Later on, the final indices are adjusted for two more compositional shifts. One is the shift to the computerized CPS beginning in 1994; this level shift in each index is identified with a random walk model of the indices’ log changes with seasonal controls. Statistically significant shifts at 1994 Q1 are compensated for prior to 1994. Only the 10th and 25th percentile indices appear to show significant shifts in 1994.

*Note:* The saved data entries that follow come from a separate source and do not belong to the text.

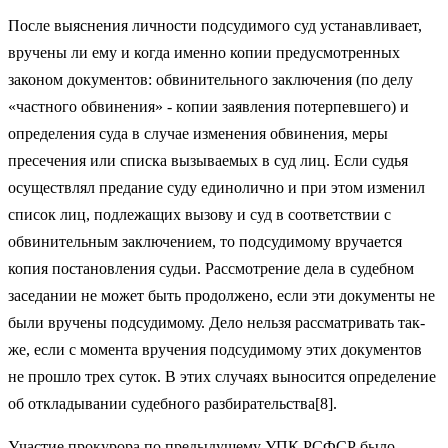
После выяснения личности подсудимого суд устана­вливает,
вручены ли ему и когда именно копии преду­смотренных
законом документов: обвинительного за­ключения (по делу
«частного обвинения» - копии за­явления потерпевшего) и
определения суда в случае из­менения обвинения, меры
пресечения или списка вызы­ваемых в суд лиц. Если судья
осуществлял предание суду единолично и при этом изменил
список лиц, подлежа­щих вызову и суд в соответствии с
обвинительным за­ключением, то подсудимому вручается
копия постано­вления судьи. Рассмотрение дела в судебном
заседании не может быть продолжено, если эти документы не
были вручены подсудимому. Дело нельзя рассматривать так­
же, если с момента вручения подсудимому этих докумен­тов
не прошло трех суток. В этих случаях выносится определение
об откладывании судебного разбирательства[8].
Участие прокурора по предыдущему УПК РСФСР было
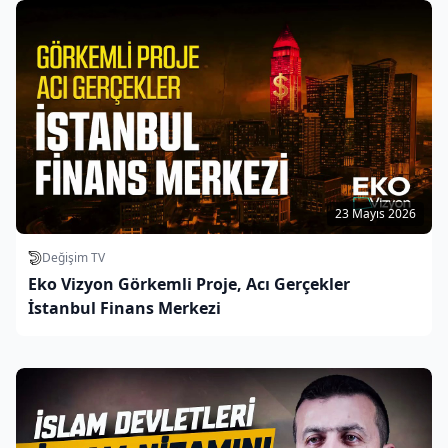
23 Mayıs 2026
Değişim TV
Eko Vizyon Görkemli Proje, Acı Gerçekler
İstanbul Finans Merkezi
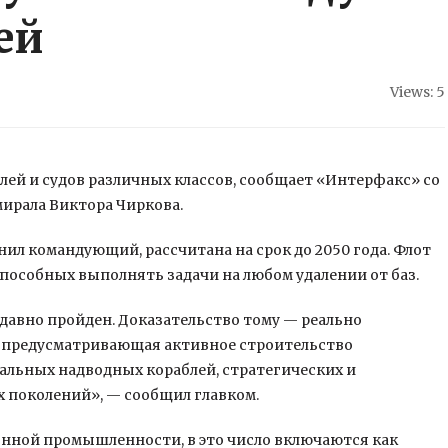
ей
Views: 5
блей и судов различных классов, сообщает «Интерфакс» со
мирала Виктора Чиркова.
ил командующий, рассчитана на срок до 2050 года. Флот
пособных выполнять задачи на любом удалении от баз.
давно пройден. Доказательство тому — реально
 предусматривающая активное строительство
льных надводных кораблей, стратегических и
 поколений», — сообщил главком.
онной промышленности, в это число включаются как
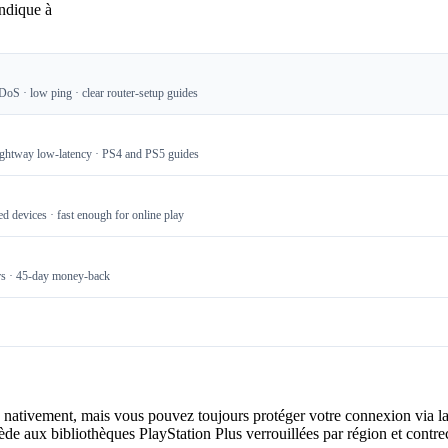
indique à
DoS · low ping · clear router-setup guides
Lightway low-latency · PS4 and PS5 guides
d devices · fast enough for online play
rs · 45-day money-back
 nativement, mais vous pouvez toujours protéger votre connexion via 
ède aux bibliothèques PlayStation Plus verrouillées par région et contre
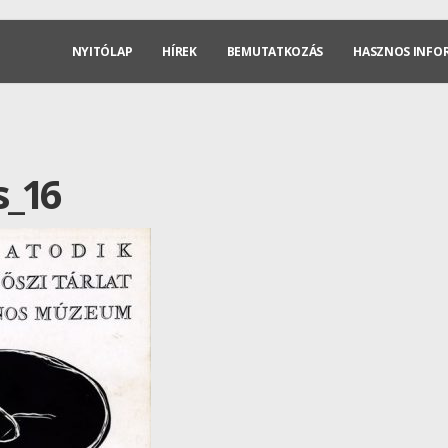
NYITÓLAP
HÍREK
BEMUTATKOZÁS
HASZNOS INFO
s_16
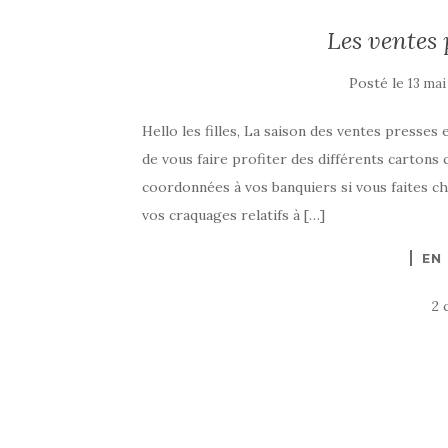
Les ventes 
Posté le
13 mai
Hello les filles, La saison des ventes presses
de vous faire profiter des différents cartons
coordonnées à vos banquiers si vous faites c
vos craquages relatifs à […]
EN
2 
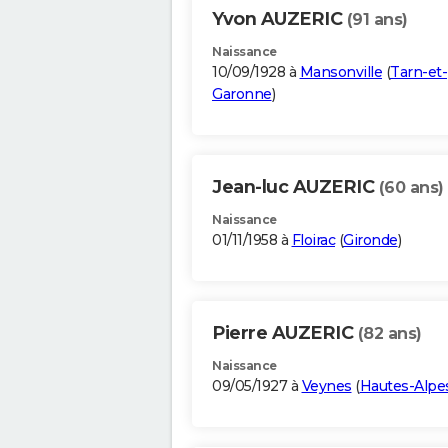
Yvon AUZERIC
(91 ans)
Naissance
10/09/1928 à
Mansonville
(
Tarn-et-
Garonne
)
Jean-luc AUZERIC
(60 ans)
Naissance
01/11/1958 à
Floirac
(
Gironde
)
Pierre AUZERIC
(82 ans)
Naissance
09/05/1927 à
Veynes
(
Hautes-Alpe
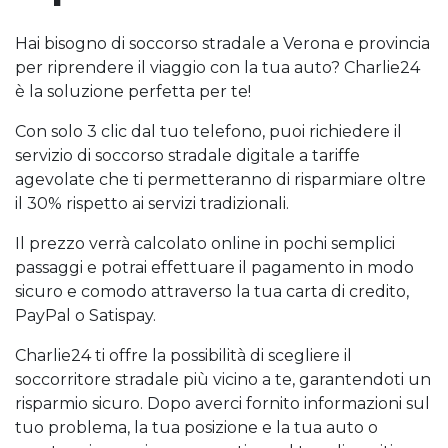
Hai bisogno di soccorso stradale a Verona e provincia
per riprendere il viaggio con la tua auto? Charlie24
è la soluzione perfetta per te!
Con solo 3 clic dal tuo telefono, puoi richiedere il
servizio di soccorso stradale digitale a tariffe
agevolate che ti permetteranno di risparmiare oltre
il 30% rispetto ai servizi tradizionali.
Il prezzo verrà calcolato online in pochi semplici
passaggi e potrai effettuare il pagamento in modo
sicuro e comodo attraverso la tua carta di credito,
PayPal o Satispay.
Charlie24 ti offre la possibilità di scegliere il
soccorritore stradale più vicino a te, garantendoti un
risparmio sicuro. Dopo averci fornito informazioni sul
tuo problema, la tua posizione e la tua auto o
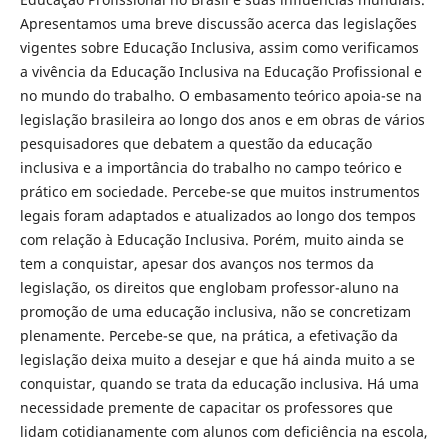
Apresentamos uma breve discussão acerca das legislações
vigentes sobre Educação Inclusiva, assim como verificamos
a vivência da Educação Inclusiva na Educação Profissional e
no mundo do trabalho. O embasamento teórico apoia-se na
legislação brasileira ao longo dos anos e em obras de vários
pesquisadores que debatem a questão da educação
inclusiva e a importância do trabalho no campo teórico e
prático em sociedade. Percebe-se que muitos instrumentos
legais foram adaptados e atualizados ao longo dos tempos
com relação à Educação Inclusiva. Porém, muito ainda se
tem a conquistar, apesar dos avanços nos termos da
legislação, os direitos que englobam professor-aluno na
promoção de uma educação inclusiva, não se concretizam
plenamente. Percebe-se que, na prática, a efetivação da
legislação deixa muito a desejar e que há ainda muito a se
conquistar, quando se trata da educação inclusiva. Há uma
necessidade premente de capacitar os professores que
lidam cotidianamente com alunos com deficiência na escola,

The second are residual spikes in the indices in the depths of the pandemic in 2020 Q1 and Q2. The raked weighting procedure above mitigates some of the compositional effects present in the raw usual weekly earnings series. But spikes in measured real weekly earnings remains. There is no similar surge in pay over this period in longitudinally-linked household survey measures of earnings, such as the Atlanta Fed Wage Growth Tracker.5 This suggests the 2020 surges represent compositional phantoms rather than signals of real phenomena. I control for spikes in these two specific quarters using a random walk model with seasonal controls and year-quarter dummies.
Price Deflator
Few choices in economics are as fraught as the price deflator for wages and income. For short-run questions of inflationary pressures, economists may prefer to use fixed-weight or other non-chained price indices, as they may want to understand the full cost burdens being borne by consumers, without implicitly burdening the consumer with any of that cost in the form of substitution. But over longer periods of time, it is almost always more appropriate to use a deflator series that accounts for household substitution—which means a Fisher chained index—and has as consistent a methodology as possible over time (see Appendix A of Ozimek, Lettieri, and Glasner (2024) for an excellent discussion). The only consumer deflator that meets these criteria and spans the entire sample period since 1979 is the personal consumption expenditures (PCE) price index, published by the Bureau of Economic Analysis (BEA). Therefore, that is the deflator used for the LWI.6 The levels are in 2023 dollars.
Seasonal Adjustment
Each index is seasonally-adjusted using X-13ARIMA-SEATS.
Future work will include a 90th percentile measure.
Economic Policy Institute. 2024. Current Population Survey Extracts, Version 1.0.53, https://microdata.epi.org.
So, for example, the 25th percentile is the triangle-weighted average of the 21st through 29th percentiles, with weights of 1/25, 2/25, etc. This weighted index is then level-adjusted to equal the long-run post-1994 average of the 25th percentile alone.
I also experimented with using the Chained Consumer Price Index (C-CPI-U), backcasted pre-1999 using PCE. The results were not qualitatively much different in interpretation, and while chained CPI arguably has a more consumer-oriented set of basket weights, splicing the two series to be able to span the whole sample made the deflator less not more consistent over time.